A mutação E484K é uma pequena alteração do aminoácido Ácido Glutâmico para uma Lisina na posição 484 da subunidade S1 da Spike.

Mutações e surgimento de novas linhagens do vírus

Diversos grupos que estudam e investigam o genoma do SARS-CoV-2 pelo mundo têm reportado diferentes mutações que estão surgindo no vírus, como a mutação E484K. Particularmente um grande consórcio de pesquisadores do Reino Unido, o COGuk, tem feito um esforço monumental para sequenciar milhares de genomas do coronavírus que circula pelo território inglês para mapear as mutações que estão surgindo e suas respectivas frequências. Foi graças a este esforço que uma nova cepa tornou-se amplamente conhecida por acumular mutações que podem a tornar muito perigosa.  Nós já comentamos sobre a linhagem B.1.1.7 do Reino Unido no texto A mutação do coronavírus no Reino Unido.

Mutações sob vigilância

Dentre as milhares de mutações já observadas, algumas em particular carregam motivos sérios para preocupação. É o caso de mutações da proteína Spike do novo coronavírus. Esta proteína é o “espinho” pelo qual o vírus se liga ao receptor ACE2 das células humanas para poder iniciar a infecção. Pequenas modificações nesta proteína podem influenciar de maneira crucial a eficiência de ligação vírus-receptor e, consequentemente, a eficiência de transmissão do vírus. O COGuk juntamente com o Centro Europeu para Controle de Doenças emitiu um relatório no dia 20 de Dezembro de 2020 com uma lista de mutações preocupantes na proteína Spike.

A mutação E484K

De todas as novas mutações relatadas no relatório do COGuk, nenhuma apareceu nos genomas sequenciados no Brasil até o momento. Porém, uma nova mutação foi observada muito próxima às mutações sob vigilância na Spike, apelidada de mutação E484K. Trata-se de uma pequena alteração do aminoácido Ácido Glutâmico para uma Lisina na posição 484 da subunidade S1 da Spike.
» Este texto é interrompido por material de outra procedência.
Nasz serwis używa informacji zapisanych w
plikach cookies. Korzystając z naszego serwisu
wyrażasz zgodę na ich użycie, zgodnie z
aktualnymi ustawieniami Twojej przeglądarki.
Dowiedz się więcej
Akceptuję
O grande motivo para preocupação, seria que a mutação encontra-se exatamente numa região sensível da proteína Spike, a qual chamamos de RBD (da sigla em inglês, Receptor Binding Domain). É a região de contato da Spike com o receptor ACE2 de humanos.

Spike genomic detail
Detalhe da região genômica de SARS-CoV-2 que codifica para a Spike. Imagem extraída do artigo “The proximal origin of SARS-CoV-2“, onde os autores comparam a sequencia genômica de SARS-CoV-2 com outros coronavírus para levantar evidências de sua origem.

Há motivos para acreditar que a alteração possa ter causado mudanças significativas na proteína, levando-se em consideração apenas características químico-físicas dos aminoácidos. Ácido glutâmico é um aminoácido polar de carga negativa, enquanto a lisina é um aminoácido polar de carga positiva. Além de ser uma região importante de ligação ao receptor humano, também há evidências de que este resíduo em particular possa estar associado com a apresentação de epitopos pelas células B do sistema imunológico. Ou seja, este pode ser um resíduo importante para a montagem da nossa resposta de defesa ao vírus.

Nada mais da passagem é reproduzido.